Flavia still relies on her bicycle Gladys to get around between home and the village of Bishop Lacey, and on an errand for Cynthia, the vicar's wife, she discovers a dead body in peculiar circumstances. As she is alone and not pressed for time, she takes the time for a careful inspection of the body and its environs, both of which will help her as she works toward the solution to this crime.
Twice Flavia ventures up to London in search of information, and one of her Canadian friends assists her on that end of things, providing some adult guidance and expertise in some areas.
Flavia also makes use of the telephone to gather information using subterfuge to deal with suspected eavesdroppers. Flavia has matured some here. She is less likely to blurt things out, thinks about how others may react to what she says, and generally is more polite in company than she was previously.
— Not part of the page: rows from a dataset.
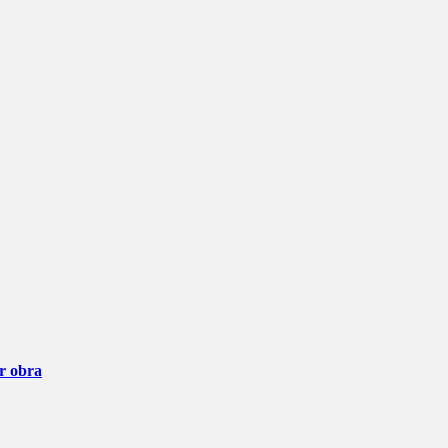
ar obra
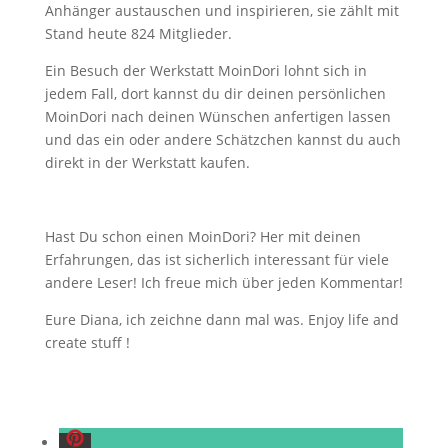
Anhänger austauschen und inspirieren, sie zählt mit
Stand heute 824 Mitglieder.
Ein Besuch der Werkstatt MoinDori lohnt sich in
jedem Fall, dort kannst du dir deinen persönlichen
MoinDori nach deinen Wünschen anfertigen lassen
und das ein oder andere Schätzchen kannst du auch
direkt in der Werkstatt kaufen.
Hast Du schon einen MoinDori? Her mit deinen
Erfahrungen, das ist sicherlich interessant für viele
andere Leser! Ich freue mich über jeden Kommentar!
Eure Diana, ich zeichne dann mal was. Enjoy life and
create stuff !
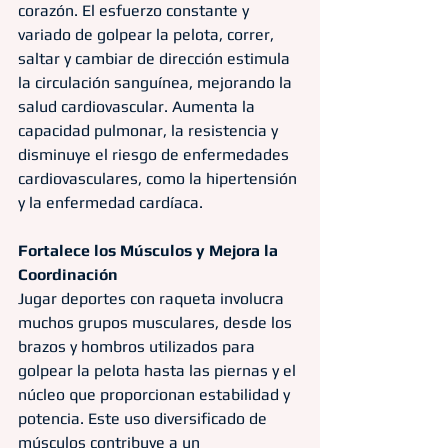
corazón. El esfuerzo constante y 
variado de golpear la pelota, correr, 
saltar y cambiar de dirección estimula 
la circulación sanguínea, mejorando la 
salud cardiovascular. Aumenta la 
capacidad pulmonar, la resistencia y 
disminuye el riesgo de enfermedades 
cardiovasculares, como la hipertensión 
y la enfermedad cardíaca.
Fortalece los Músculos y Mejora la 
Coordinación
Jugar deportes con raqueta involucra 
muchos grupos musculares, desde los 
brazos y hombros utilizados para 
golpear la pelota hasta las piernas y el 
núcleo que proporcionan estabilidad y 
potencia. Este uso diversificado de 
músculos contribuye a un 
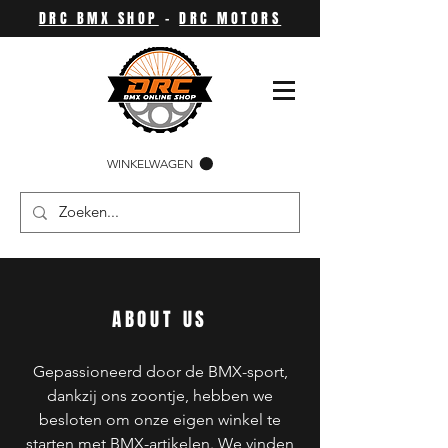
DRC BMX SHOP
-
DRC MOTORS
WINKELWAGEN
ABOUT US
Gepassioneerd door de BMX-sport,
dankzij ons zoontje, hebben we
besloten om onze eigen winkel te
starten met BMX-artikelen. We vinden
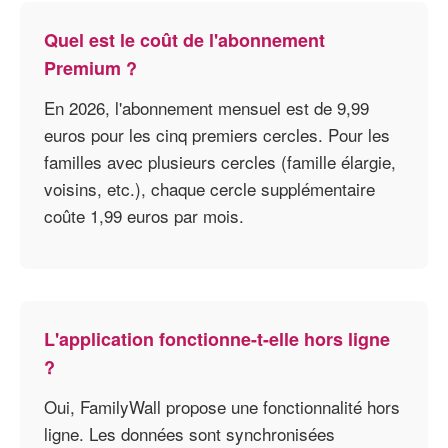
Quel est le coût de l'abonnement
Premium ?
En 2026, l'abonnement mensuel est de 9,99
euros pour les cinq premiers cercles. Pour les
familles avec plusieurs cercles (famille élargie,
voisins, etc.), chaque cercle supplémentaire
coûte 1,99 euros par mois.
L'application fonctionne-t-elle hors ligne
?
Oui, FamilyWall propose une fonctionnalité hors
ligne. Les données sont synchronisées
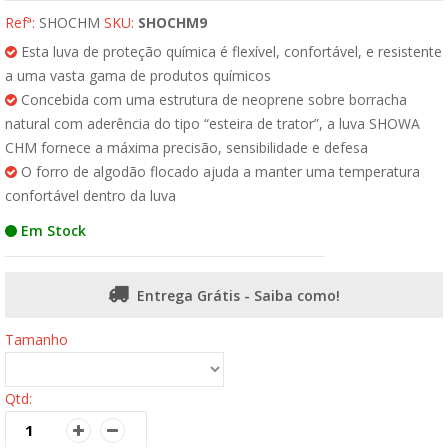
Refª:
SHOCHM
SKU:
SHOCHM9
Esta luva de proteção química é flexível, confortável, e resistente
a uma vasta gama de produtos químicos
Concebida com uma estrutura de neoprene sobre borracha
natural com aderência do tipo “esteira de trator”, a luva SHOWA
CHM fornece a máxima precisão, sensibilidade e defesa
O forro de algodão flocado ajuda a manter uma temperatura
confortável dentro da luva
Em Stock
Entrega Grátis - Saiba como!
Tamanho
Qtd:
She is also more independent, perhaps gained confidence from her solo sojourn to Canada in the previous book.
Things are changing in Flavia's life, and as Dogger says early in the book, not necessarily for the better. I look forward to seeing how Flavia deals with the new challenges this book leaves her with.

Tuesday, 11 October 2016

Memoirs of a Mongol without a Pony

Finished October 11
Memoirs of a Mongol without a Pony by R. G. Stern

This memoir was dictated to his father by Shane Stern, a man born with Down's Syndrome. Shane tells us his life story from his earliest memories in Florida through moves to Minneapolis, San Francisco, Philadelphia, and most recently Tucson. Shane is a happy person, looking for things that interest him, and game for a try at most activities. His mother is an artist, and his father a doctor, and through them he has been exposed to many wonderful opportunities to meet a range of people. But Shane is also a friendly and outgoing person unafraid of strangers, approaching each of them as a potential friend. From a young age, he was interested in sports, spending hours engaged in physical activity such as basketball, swimming, and gymnastics, giving him an interest in others engaged in the same activities. He analyzes activities and figures out for himself the best way to go about doing them for himself, from bowling to sweeping. He is a particular fan of the Temple basketball team, and has a longstanding superfan notoriety with them. He also is non judgemental, expecting people to behave well, and thus often leading them to behaviour well. However, he is capable of mischief, and has a fondness for swearing, along with a good sense of humour.
He makes friends wherever he goes from inner city schools to sports events to art galleries. He looks for the fun in life and therefore usually finds some. I like his attitude.
His life story, thus far, is filled with wonderful friends, a vast array of experiences others would envy, and love and caring from friends and family.